So there’s option three. A third way. Not giving up but not blindly ploughing on, either. Just take a break. Put the kettle on. Go for a run, have a bath. (These can all be read either metaphorically or literally, by the way). Read a book, a script, watch a movie that might have some kind of overlap with the problem you’re currently taking. Don’t give up but just don’t think about it. Don’t stare into the sun until it blinds you. Look askance. Look around the problem and see what that throws up. See the wood, not the trees. Even work on something else. And then the answer might just hit you in a flash. Or, when you return to the script, the yellow brick road will shine invitingly and you will wonder what all the fuss was about. Crossword puzzlers will know this technique of old. (And if it doesn’t hit you, then you haven’t wasted hours and days and weeks staring at the blank sheet of paper and beating yourself up over your shortcomings as a writer.)

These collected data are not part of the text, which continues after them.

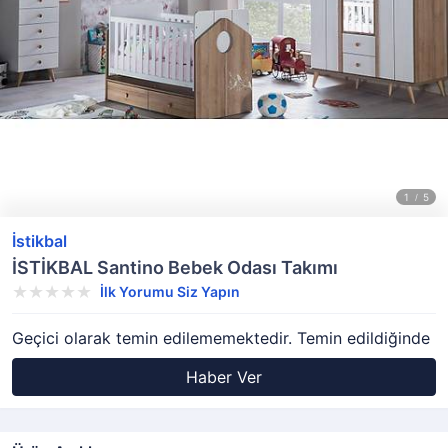
İstikbal
İSTİKBAL Santino Bebek Odası Takımı
İlk Yorumu Siz Yapın
Geçici olarak temin edilememektedir. Temin edildiğinde
Haber Ver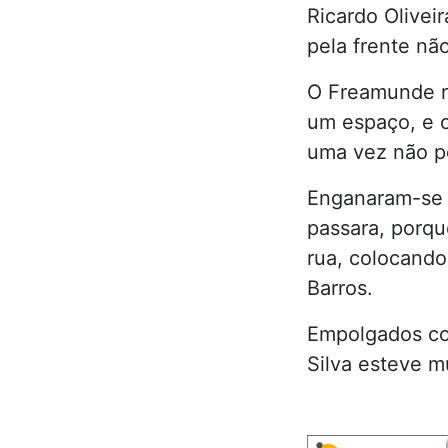
Ricardo Oliveir
pela frente nã
O Freamunde re
um espaço, e c
uma vez não p
Enganaram-se 
passara, porqu
rua, colocando
Barros.
Empolgados com
Silva esteve m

In the last few weeks I’ve found that it actually works a treat. One time recently I was laid low with some horrific man-flu (probably just a mild cold). It coincided with hitting a brick wall on another script. So I took myself away from my computer and off to bed. Two hours of near-delirious mid-afternoon-napping later and the problem was solved.
But I’m conflicted about option three. It feels like a smart move, the right way to finesse your way through a problem. The subconscious shouldn’t be overlooked, nor instinct, nor the need to “feel” a complete solution to a script problem rather than cobbling together something that might look okay but doesn’t feel right.
But I’m also worried that I’m kidding myself. That it’s actually the lazy option, the passive option, that I’m leaving too much to luck / fate / “inspiration” whereas in fact a more deliberate, left-brain, blood-from-forehead approach will yield better results over time.
Anyone got any thoughts on this that they want to share with me?
As a post script, my last post, about War Horse vs Tintin provoked some strident but, to me, still baffling, defence of the former film. One of its most ardent advocates was the British writer Stuart Hazeldine, and we had a bit of back and forth over it on Facebook. I concluded that even the greats make mis-steps, whereas his position was that you don’t get to ‘great’ by not knowing precisely what you’re doing all the time. He also kept referring to the director as Steven, which I found a little familiar, until I read this. So what do I know? Well done Stuart, you bastard.
(Although a little part of me still thinks he’s only defending War Horse because he doesn’t want his future employer googling him and finding out he’s been slagging him off online. Although I also don’t think Spielberg spends too much time googling screenwriters, so there goes that theory. Incidentally, I once met Stuart and some other people for a drink, way back in the day, and he spent the entire evening scribbling into his notepad and not talking to anybody. So maybe he’s an option two guy. And that hasn’t worked out too badly for him.)